UNAUTHORIZED close on connect. Your API key is missing, expired, or wrong. Grab a fresh one from the AssemblyAI dashboard and re-check .env.
The full guide is in the Voice Agent API troubleshooting docs.
Frequently asked questions
What is AssemblyAI's Voice Agent API?
A single WebSocket endpoint that handles the entire voice agent pipeline server-side — speech-to-text, LLM reasoning, and text-to-speech — so you can build a conversational voice agent without wiring up separate providers. It includes neural turn detection, barge-in, tool calling, and 30+ voices out of the box.

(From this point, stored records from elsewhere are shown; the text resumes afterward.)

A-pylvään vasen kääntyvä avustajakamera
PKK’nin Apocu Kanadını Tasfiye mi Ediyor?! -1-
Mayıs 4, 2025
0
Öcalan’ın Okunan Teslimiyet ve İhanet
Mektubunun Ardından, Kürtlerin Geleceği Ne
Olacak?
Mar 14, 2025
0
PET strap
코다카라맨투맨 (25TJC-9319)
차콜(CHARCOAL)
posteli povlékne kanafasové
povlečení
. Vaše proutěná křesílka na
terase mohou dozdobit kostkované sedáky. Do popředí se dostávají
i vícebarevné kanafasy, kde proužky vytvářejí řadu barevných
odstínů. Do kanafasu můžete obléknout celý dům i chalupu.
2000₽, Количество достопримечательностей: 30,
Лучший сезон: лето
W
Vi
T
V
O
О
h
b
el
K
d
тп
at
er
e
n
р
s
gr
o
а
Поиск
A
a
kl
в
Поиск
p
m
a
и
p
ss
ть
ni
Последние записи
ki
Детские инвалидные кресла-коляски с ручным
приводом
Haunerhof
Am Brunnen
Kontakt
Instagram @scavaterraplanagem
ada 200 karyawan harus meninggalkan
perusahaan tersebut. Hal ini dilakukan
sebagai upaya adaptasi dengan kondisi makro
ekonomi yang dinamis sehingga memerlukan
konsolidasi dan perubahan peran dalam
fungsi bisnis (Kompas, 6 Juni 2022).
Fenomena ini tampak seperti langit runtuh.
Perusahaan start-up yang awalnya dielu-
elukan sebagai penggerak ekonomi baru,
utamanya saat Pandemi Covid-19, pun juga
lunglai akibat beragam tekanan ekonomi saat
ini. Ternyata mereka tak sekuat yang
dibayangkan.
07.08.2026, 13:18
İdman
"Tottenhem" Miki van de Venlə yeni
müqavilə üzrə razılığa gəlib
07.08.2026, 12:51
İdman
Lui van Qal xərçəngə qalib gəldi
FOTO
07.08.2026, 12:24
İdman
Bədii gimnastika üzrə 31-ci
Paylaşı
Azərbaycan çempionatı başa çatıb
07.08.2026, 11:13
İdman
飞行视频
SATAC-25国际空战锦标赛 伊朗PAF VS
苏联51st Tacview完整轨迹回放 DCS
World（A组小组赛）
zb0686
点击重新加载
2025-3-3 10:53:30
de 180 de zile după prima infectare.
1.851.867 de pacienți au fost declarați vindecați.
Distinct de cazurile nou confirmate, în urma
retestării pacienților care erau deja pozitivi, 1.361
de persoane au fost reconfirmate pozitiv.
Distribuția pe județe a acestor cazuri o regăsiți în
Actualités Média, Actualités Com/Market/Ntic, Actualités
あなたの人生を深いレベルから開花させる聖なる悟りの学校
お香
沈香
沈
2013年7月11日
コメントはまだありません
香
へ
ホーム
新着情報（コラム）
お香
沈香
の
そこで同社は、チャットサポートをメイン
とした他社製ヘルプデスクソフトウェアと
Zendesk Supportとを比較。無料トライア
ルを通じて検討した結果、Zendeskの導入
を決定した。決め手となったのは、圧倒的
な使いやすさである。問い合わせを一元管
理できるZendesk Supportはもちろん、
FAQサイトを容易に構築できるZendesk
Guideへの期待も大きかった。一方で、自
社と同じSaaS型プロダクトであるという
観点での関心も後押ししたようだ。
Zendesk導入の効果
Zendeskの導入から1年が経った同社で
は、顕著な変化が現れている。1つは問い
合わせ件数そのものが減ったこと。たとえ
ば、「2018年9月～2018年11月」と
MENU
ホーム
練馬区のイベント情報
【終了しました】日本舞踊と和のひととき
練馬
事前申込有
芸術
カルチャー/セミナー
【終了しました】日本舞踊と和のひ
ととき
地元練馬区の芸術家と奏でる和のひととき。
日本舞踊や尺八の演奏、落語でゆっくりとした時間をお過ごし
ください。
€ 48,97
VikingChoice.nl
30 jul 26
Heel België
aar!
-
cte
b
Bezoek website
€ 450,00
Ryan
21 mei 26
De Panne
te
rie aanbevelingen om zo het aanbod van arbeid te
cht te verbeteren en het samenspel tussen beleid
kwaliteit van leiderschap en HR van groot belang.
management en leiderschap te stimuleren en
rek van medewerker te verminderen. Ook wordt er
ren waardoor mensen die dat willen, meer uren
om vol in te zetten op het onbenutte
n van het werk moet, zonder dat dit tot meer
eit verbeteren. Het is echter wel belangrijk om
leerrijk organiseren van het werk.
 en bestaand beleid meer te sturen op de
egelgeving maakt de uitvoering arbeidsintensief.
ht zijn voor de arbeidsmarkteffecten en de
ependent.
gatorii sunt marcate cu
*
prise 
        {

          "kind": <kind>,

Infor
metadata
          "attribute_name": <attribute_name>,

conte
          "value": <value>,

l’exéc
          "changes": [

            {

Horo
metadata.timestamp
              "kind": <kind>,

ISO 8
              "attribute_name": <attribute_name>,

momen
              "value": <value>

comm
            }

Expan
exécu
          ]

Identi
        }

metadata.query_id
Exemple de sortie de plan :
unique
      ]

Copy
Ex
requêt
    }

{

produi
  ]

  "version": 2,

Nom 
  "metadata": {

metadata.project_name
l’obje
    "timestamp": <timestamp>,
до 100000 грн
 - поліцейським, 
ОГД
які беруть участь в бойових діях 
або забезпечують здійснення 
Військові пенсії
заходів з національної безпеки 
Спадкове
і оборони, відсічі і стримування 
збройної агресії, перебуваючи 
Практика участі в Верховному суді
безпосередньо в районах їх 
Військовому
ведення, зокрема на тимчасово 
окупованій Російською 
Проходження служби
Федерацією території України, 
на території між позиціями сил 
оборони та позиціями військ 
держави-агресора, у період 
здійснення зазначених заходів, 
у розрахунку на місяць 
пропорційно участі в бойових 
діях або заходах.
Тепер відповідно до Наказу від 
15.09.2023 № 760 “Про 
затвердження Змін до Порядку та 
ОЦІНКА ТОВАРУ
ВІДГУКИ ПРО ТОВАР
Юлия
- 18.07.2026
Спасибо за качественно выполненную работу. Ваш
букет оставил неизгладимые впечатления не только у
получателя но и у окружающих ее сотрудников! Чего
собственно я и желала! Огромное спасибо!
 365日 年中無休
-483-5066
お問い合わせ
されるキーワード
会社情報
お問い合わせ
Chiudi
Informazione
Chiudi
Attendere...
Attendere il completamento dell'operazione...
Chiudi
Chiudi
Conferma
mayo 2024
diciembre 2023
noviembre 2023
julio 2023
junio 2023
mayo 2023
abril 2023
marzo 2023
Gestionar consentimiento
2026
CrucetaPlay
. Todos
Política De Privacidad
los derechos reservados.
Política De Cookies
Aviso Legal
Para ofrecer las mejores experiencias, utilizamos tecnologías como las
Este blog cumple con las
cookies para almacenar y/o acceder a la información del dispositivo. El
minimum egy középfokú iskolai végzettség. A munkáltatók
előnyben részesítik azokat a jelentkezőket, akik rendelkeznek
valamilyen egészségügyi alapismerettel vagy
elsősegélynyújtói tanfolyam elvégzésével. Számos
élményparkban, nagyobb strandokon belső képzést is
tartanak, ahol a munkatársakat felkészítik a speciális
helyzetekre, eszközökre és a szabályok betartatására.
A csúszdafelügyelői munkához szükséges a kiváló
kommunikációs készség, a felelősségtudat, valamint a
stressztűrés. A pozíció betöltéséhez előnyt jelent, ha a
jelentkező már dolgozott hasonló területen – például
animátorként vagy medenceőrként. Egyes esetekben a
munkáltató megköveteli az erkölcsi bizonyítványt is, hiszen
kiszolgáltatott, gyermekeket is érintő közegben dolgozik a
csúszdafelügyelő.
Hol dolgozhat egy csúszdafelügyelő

How do I build a voice agent in Node.js?
The simplest pattern is ws + mic + speaker: open a WebSocket to the Voice Agent API, send a session.update with your system prompt and voice, then pipe microphone audio in and speaker audio out. Under 100 lines. No LLM or TTS SDK needed.
What audio format does the Voice Agent API expect from a Node.js client?
By default, audio/pcm — 16-bit signed little-endian PCM at 24,000 Hz, mono, base64-encoded. Configure the mic package with rate: "24000", channels: "1", encoding: "signed-integer", bitwidth: "16". For telephony integrations you'd switch to audio/pcmu (G.711 μ-law, 8 kHz).
How do I authenticate to the Voice Agent API from Node.js?
Pass your AssemblyAI API key as a Bearer token in the Authorization header during the WebSocket upgrade. For browser apps where you can't expose your API key, mint a short-lived temporary token on your Node server and pass it as a ?token= query parameter from the browser instead.
Why is the agent interrupting itself in my Node.js terminal app?
The microphone is picking up the agent's TTS output through your speakers, the server interprets that as the user speaking, and barge-in fires. The fix is either headphones or running the client in a browser, where getUserMedia({ audio: { echoCancellation: true } }) gives you OS-level acoustic echo cancellation for free.
Can the Voice Agent API call functions from Node.js?
Yes. Register tool definitions in session.tools on a session.update event. When the agent decides to call a tool, the server emits a tool.call event. Run your function in Node, then send a tool.result event when you receive the next reply.done.
How much does the AssemblyAI Voice Agent API cost?
AssemblyAI offers a free tier so you can build and test without a credit card. For current pricing, see the AssemblyAI pricing page.